Berliner Stadtschloss-Debatte: Leerstellen, Lückenbüßer

Die Winterferien sind vorbei, die Schonzeit beendet. Christina Tilmann läuft sich warm für die nächste Schlossdebatte.

Nachdem die Stiftung Humboldt-Forum Berlin kurz vor dem Jahreswechsel mit Martin Heller einen Interims-Intendanten für die Agora, den künftigen Veranstaltungsbereich präsentiert hat, meldet sich nun die Fachwelt zu Wort: mit Kritik. Der Frankfurter Ethnologe Karl-Heinz Kohl, wirft der Stiftung Preußischer Kulturbesitz in der „FAZ“ Versagen auf ganzer Front vor. Die einzigartige Chance, am Schlossplatz nicht nur die Bestände der Dahlemer Museen in neuer Form, sondern überhaupt einen neuen Blick auf die Ethnologie zu präsentieren, werde von den Museumsfachleuten derzeit verspielt, so Kohl. „Was den Beitrag der Ethnologie anlangt, stellt sich die bald neunjährige Geschichte des Humboldt-Forums als eine einzige Abfolge von Desastern dar.“

Stiftungs-Präsident Hermann Parzinger nimmt seine Mitarbeiter in Schutz: „Die Fachleute des Ethnologischen Museums sind in innovative Forschungsprojekte eingebunden, sind weltweit vernetzt und haben in den letzten Jahren höchst erfolgreiche Ausstellungen durchgeführt, etwa über Kunst aus Afrika, Benin und zuletzt Voodoo. Ich wüsste niemanden, der aus der tiefen Kenntnis der Objekte heraus besser geeignet wäre, in internationaler Kooperation eine Neuaufstellung der Dahlemer Sammlungen zu konzipieren.“

Wahr ist: Ein überzeugendes Konzept, was die künftige Museumspräsentation betrifft, gibt es bisher nicht. Viola König, Direktorin des Ethnologischen Museums, hat seit 2008 Ideen in der Schublade liegen und wartet darauf, sie einer Expertenrunde vorstellen zu können: Ein für 2010 geplanter Expertenworkshop wurde vertagt, als bekannt wurde, dass der Baubeginn des Humboldt-Forums aus Spargründen verschoben wird. Nun soll im April eine „hochrangig besetzte Arbeitstagung mit Ethnologen und Museumsfachleuten aus aller Welt“ stattfinden, kündigt Parzinger an. Das Konzept soll dann überarbeitet und der Öffentlichkeit vorgestellt werden. Das kann bis in den Herbst dauern.

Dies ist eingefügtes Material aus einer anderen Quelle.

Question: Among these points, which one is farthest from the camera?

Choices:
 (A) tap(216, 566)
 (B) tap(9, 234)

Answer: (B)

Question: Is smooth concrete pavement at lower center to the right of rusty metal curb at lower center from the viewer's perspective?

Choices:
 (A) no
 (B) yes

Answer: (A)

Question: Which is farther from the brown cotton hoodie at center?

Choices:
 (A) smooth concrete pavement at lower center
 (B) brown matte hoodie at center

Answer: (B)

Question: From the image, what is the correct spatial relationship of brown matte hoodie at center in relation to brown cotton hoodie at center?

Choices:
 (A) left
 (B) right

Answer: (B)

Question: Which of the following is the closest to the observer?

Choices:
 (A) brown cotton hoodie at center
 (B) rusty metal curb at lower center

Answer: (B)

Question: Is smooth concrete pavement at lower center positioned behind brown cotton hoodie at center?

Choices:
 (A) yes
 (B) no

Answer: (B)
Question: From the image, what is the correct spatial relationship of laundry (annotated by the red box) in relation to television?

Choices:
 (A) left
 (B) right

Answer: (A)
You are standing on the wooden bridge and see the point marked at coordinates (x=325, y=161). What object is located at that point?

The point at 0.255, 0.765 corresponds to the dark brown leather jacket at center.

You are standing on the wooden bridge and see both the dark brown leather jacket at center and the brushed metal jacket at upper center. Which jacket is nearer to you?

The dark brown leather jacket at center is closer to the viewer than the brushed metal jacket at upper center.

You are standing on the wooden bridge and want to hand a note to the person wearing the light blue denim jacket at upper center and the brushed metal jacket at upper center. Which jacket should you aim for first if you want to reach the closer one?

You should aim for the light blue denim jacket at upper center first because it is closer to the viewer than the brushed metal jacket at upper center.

Was bislang als Probelauf zum Humboldt-Forum präsentiert wurde, stimmt wenig optimistisch. Es gab die „Tropen“-Ausstellung 2008 im Gropius-Bau, an die sich Berlin mit Beständen der Dahlemer Museen anhängte, um die von langer Hand geplante Ausstellung als Vorläufer zum Humboldt-Forum verkaufen zu können. Es folgte die von der Stiftung konzipierte Ausstellung „Anders zur Welt kommen“ im Alten Museum, die die Heterogenität der beteiligten Institutionen (Museen, Humboldt-Uni, Forschungsinstitute) widerspiegelte: Der Museumspart mit dem Schnelldurchlauf durch die Kontinente überzeugte am wenigsten. Auch Aktivitäten des Haus der Kulturen der Welt werden gern als Exempel für künftige Humboldt-Forum-Aktivitäten angeführt – als ob alles, was derzeit in Berlin zum Thema außereuropäische Kulturen stattfindet, als Ersatz für das fehlende Konzept der Staatlichen Museen dienen könnte.

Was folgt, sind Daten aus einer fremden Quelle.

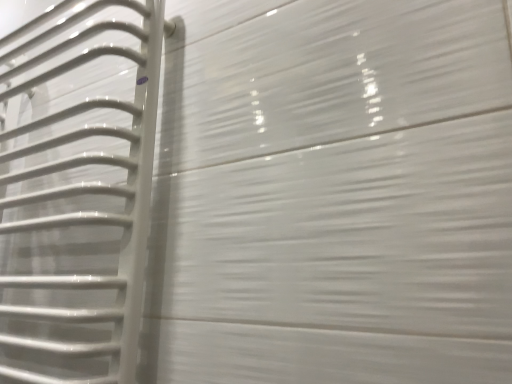 Question: Should I look upward or downward to see white glossy towel rack at left?

Choices:
 (A) down
 (B) up

Answer: (B) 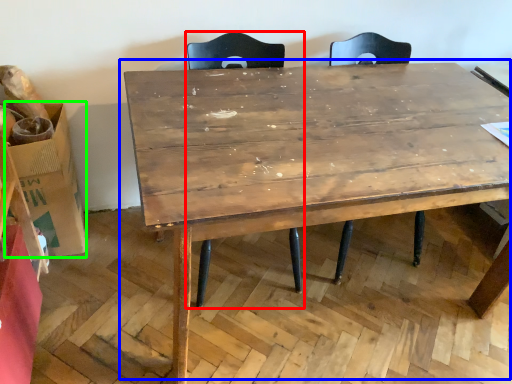 Question: Which object is the farthest from swivel chair (highlighted by a red box)? Choose among these: table (highlighted by a blue box) or cardboard box (highlighted by a green box).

Kritik am Museumsstandort Mitte kommt auch aus ganz anderer Richtung. Der vom verstorbenen Architekten Oswald Mathias Ungers geplante Umbau des Pergamon-Museums wird in der „Zeit“ attackiert: Mit radikalen Eingriffen werde die noch vorhandene Originalsubstanz zerstört und einer der wichtigsten Museumsbauten auf Massentourismus getrimmt, so der Kritiker und PergamonFachmann Nikolaus Bernau. Einziger Trost: Der immer wieder verschobene Termin der Fertigstellung (aktuell ist von 2025 die Rede) und die ständig steigenden prognostizierten Baukosten (aktuell 384 Millionen Euro) lasssen viel Zeit für Diskussion und Korrekturen. Dass sich auch die Fertigstellung des Schlosses mit dem Humboldt-Forum auf 2018/19 verschiebt – vielleicht ist es ein Glück. Bis dahin sollte ein vernünftiges Konzept zu stemmen sein. Eine öffentliche Diskussion ist dafür die erste Bedingung.